- What the exercise asks
From the entries below, reproduce exactly the line containing "decided to adapt", the line containing "While there are many different kinds of", and every line in between, with nothing added.

- Material for the task
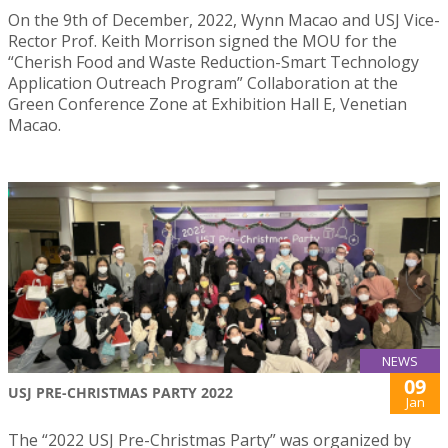
On the 9th of December, 2022, Wynn Macao and USJ Vice-
Rector Prof. Keith Morrison signed the MOU for the
“Cherish Food and Waste Reduction-Smart Technology
Application Outreach Program” Collaboration at the
Green Conference Zone at Exhibition Hall E, Venetian
Macao.
NEWS
09
USJ PRE-CHRISTMAS PARTY 2022
Jan
The “2022 USJ Pre-Christmas Party” was organized by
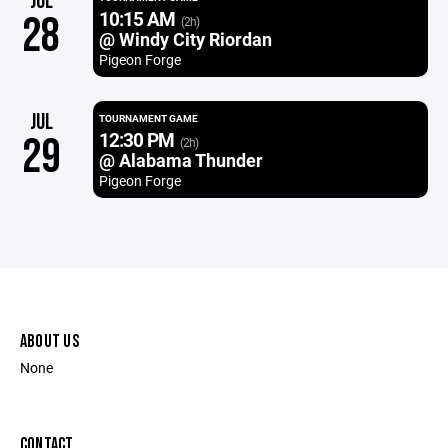
JUL
10:15 AM
28
(2h)
@ Windy City Riordan
Pigeon Forge
JUL
TOURNAMENT GAME
12:30 PM
29
(2h)
@ Alabama Thunder
Pigeon Forge
ABOUT US
None
CONTACT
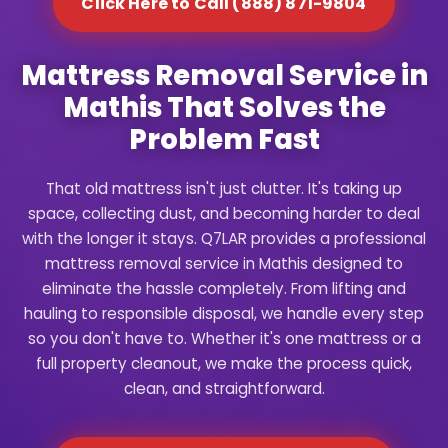
Click Here to Call (888) 871-9804
Mattress Removal Service in
Mathis That Solves the
Problem Fast
That old mattress isn't just clutter. It's taking up
space, collecting dust, and becoming harder to deal
with the longer it stays. Q7LAR provides a professional
mattress removal service in Mathis designed to
eliminate the hassle completely. From lifting and
hauling to responsible disposal, we handle every step
so you don't have to. Whether it's one mattress or a
full property cleanout, we make the process quick,
clean, and straightforward.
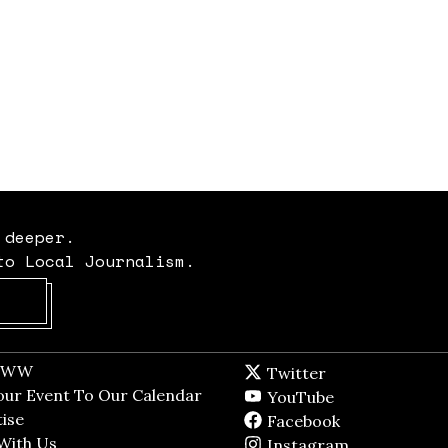
 deeper.
to Local Journalism.
Opens in new window
t WW
Opens in new window
Twitter
Twitter feed
dow
our Event To Our Calendar
Opens in new window
YouTube
YouTube
ndow
ise
Opens in new window
Facebook
Facebook pag
With Us
Opens in new window
Instagram
Instagram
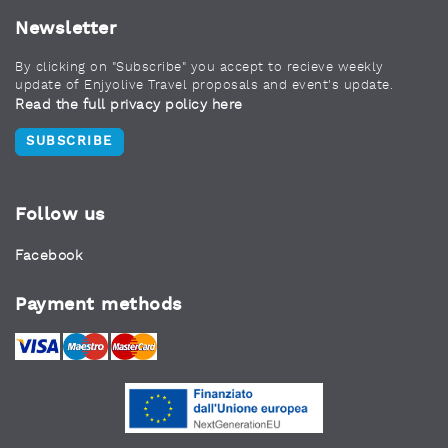
Newsletter
By clicking on "Subscribe" you accept to recieve weekly
update of Enjyolive Travel proposals and event's update.
Read the full privacy policy here
SUBSCRIBE
Follow us
Facebook
Payment methods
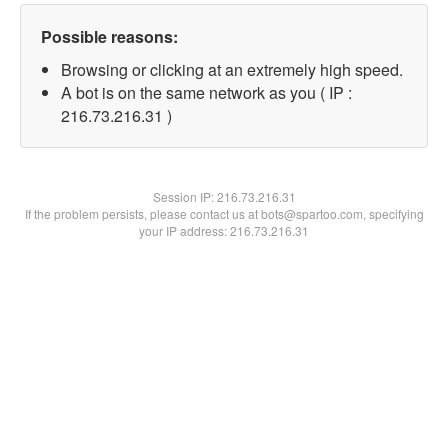
Possible reasons:
Browsing or clicking at an extremely high speed.
A bot is on the same network as you ( IP :
216.73.216.31 )
Session IP:
216.73.216.31
If the problem persists, please contact us at bots@spartoo.com, specifying
your IP address: 216.73.216.31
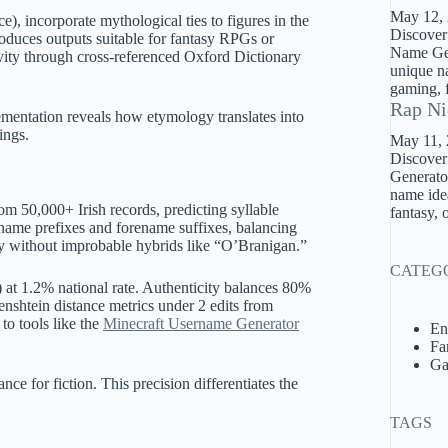
May 12,
, incorporate mythological ties to figures in the
Discover
roduces outputs suitable for fantasy RPGs or
Name Gene
ivity through cross-referenced Oxford Dictionary
unique na
gaming, f
Rap Ni
ementation reveals how etymology translates into
ings.
May 11,
Discover
Generator
name idea
m 50,000+ Irish records, predicting syllable
fantasy, 
name prefixes and forename suffixes, balancing
ety without improbable hybrids like “O’Branigan.”
CATEG
) at 1.2% national rate. Authenticity balances 80%
venshtein distance metrics under 2 edits from
to tools like the
Minecraft Username Generator
En
Fa
Ga
nce for fiction. This precision differentiates the
TAGS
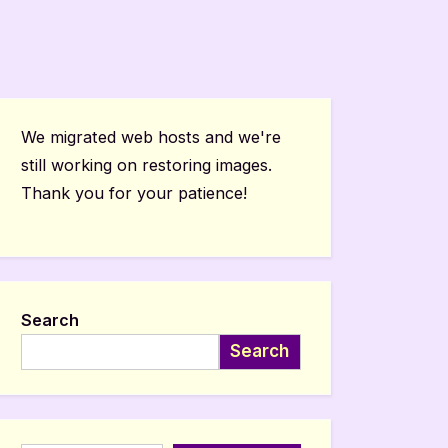
We migrated web hosts and we're
still working on restoring images.
Thank you for your patience!
Search
Search
Type your email…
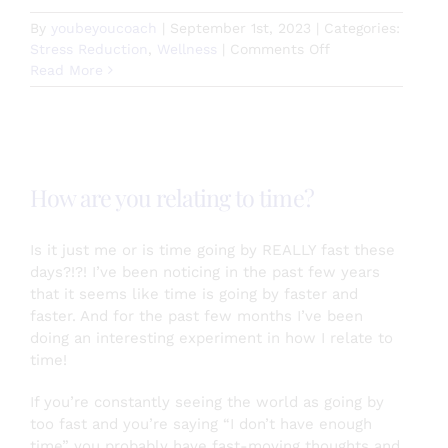
By
youbeyoucoach
|
September 1st, 2023
|
Categories:
on
Stress Reduction
,
Wellness
|
Comments Off
Dogs
Read More
Help
Us
Live
Healthier
Happier
How are you relating to time?
Lives
Is it just me or is time going by REALLY fast these
days?!?! I’ve been noticing in the past few years
that it seems like time is going by faster and
faster. And for the past few months I’ve been
doing an interesting experiment in how I relate to
time!
If you’re constantly seeing the world as going by
too fast and you’re saying “I don’t have enough
time” you probably have fast-moving thoughts and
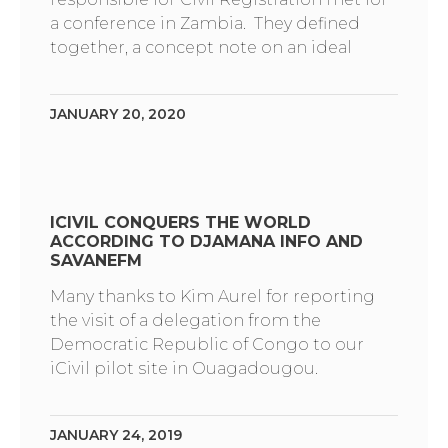
a conference in Zambia. They defined
together, a concept note on an ideal
JANUARY 20, 2020
ICIVIL CONQUERS THE WORLD
ACCORDING TO DJAMANA INFO AND
SAVANEFM
Many thanks to Kim Aurel for reporting
the visit of a delegation from the
Democratic Republic of Congo to our
iCivil pilot site in Ouagadougou.
JANUARY 24, 2019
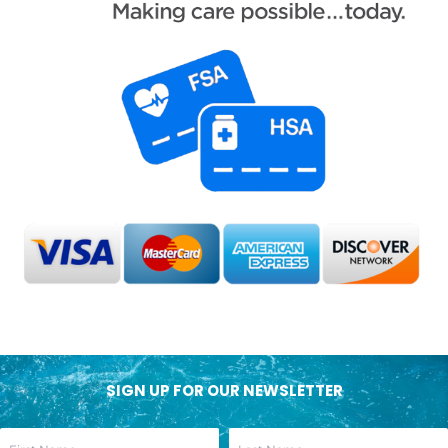
SIGN UP FOR OUR NEWSLETTER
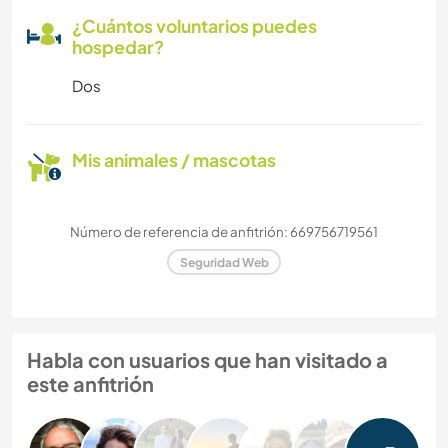
¿Cuántos voluntarios puedes
hospedar?
Dos
Mis animales / mascotas
Número de referencia de anfitrión: 669756719561
Seguridad Web
Habla con usuarios que han visitado a
este anfitrión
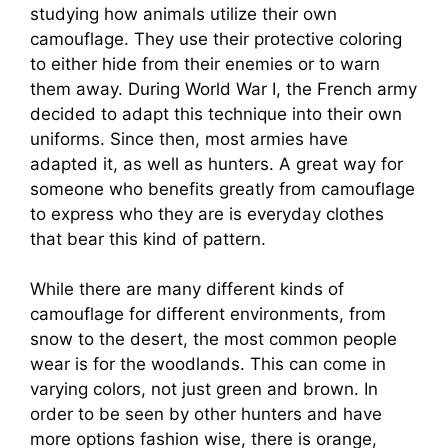
studying how animals utilize their own
camouflage. They use their protective coloring
to either hide from their enemies or to warn
them away. During World War I, the French army
decided to adapt this technique into their own
uniforms. Since then, most armies have
adapted it, as well as hunters. A great way for
someone who benefits greatly from camouflage
to express who they are is everyday clothes
that bear this kind of pattern.
While there are many different kinds of
camouflage for different environments, from
snow to the desert, the most common people
wear is for the woodlands. This can come in
varying colors, not just green and brown. In
order to be seen by other hunters and have
more options fashion wise, there is orange,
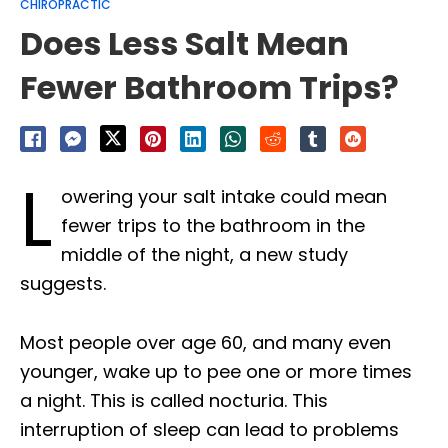
CHIROPRACTIC
Does Less Salt Mean
Fewer Bathroom Trips?
L
owering your salt intake could mean
fewer trips to the bathroom in the
middle of the night, a new study
suggests.
Most people over age 60, and many even
younger, wake up to pee one or more times
a night. This is called nocturia. This
interruption of sleep can lead to problems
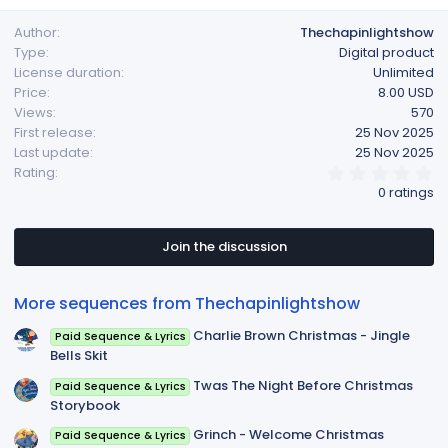
a
Author
Thechapinlightshow
c
Type
Digital product
t
License duration
Unlimited
i
Price
8.00 USD
o
Views
570
n
First release
25 Nov 2025
s
Last update
25 Nov 2025
:
0
Rating
.
0 ratings
0
0
s
t
Join the discussion
a
r
(
More sequences from Thechapinlightshow
s
)
Charlie Brown Christmas - Jingle
Paid Sequence & Lyrics
Bells Skit
Twas The Night Before Christmas
Paid Sequence & Lyrics
Storybook
Grinch - Welcome Christmas
Paid Sequence & Lyrics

- Answer to the problem
decided to adapt this technique into their own
uniforms. Since then, most armies have
adapted it, as well as hunters. A great way for
someone who benefits greatly from camouflage
to express who they are is everyday clothes
that bear this kind of pattern.
While there are many different kinds of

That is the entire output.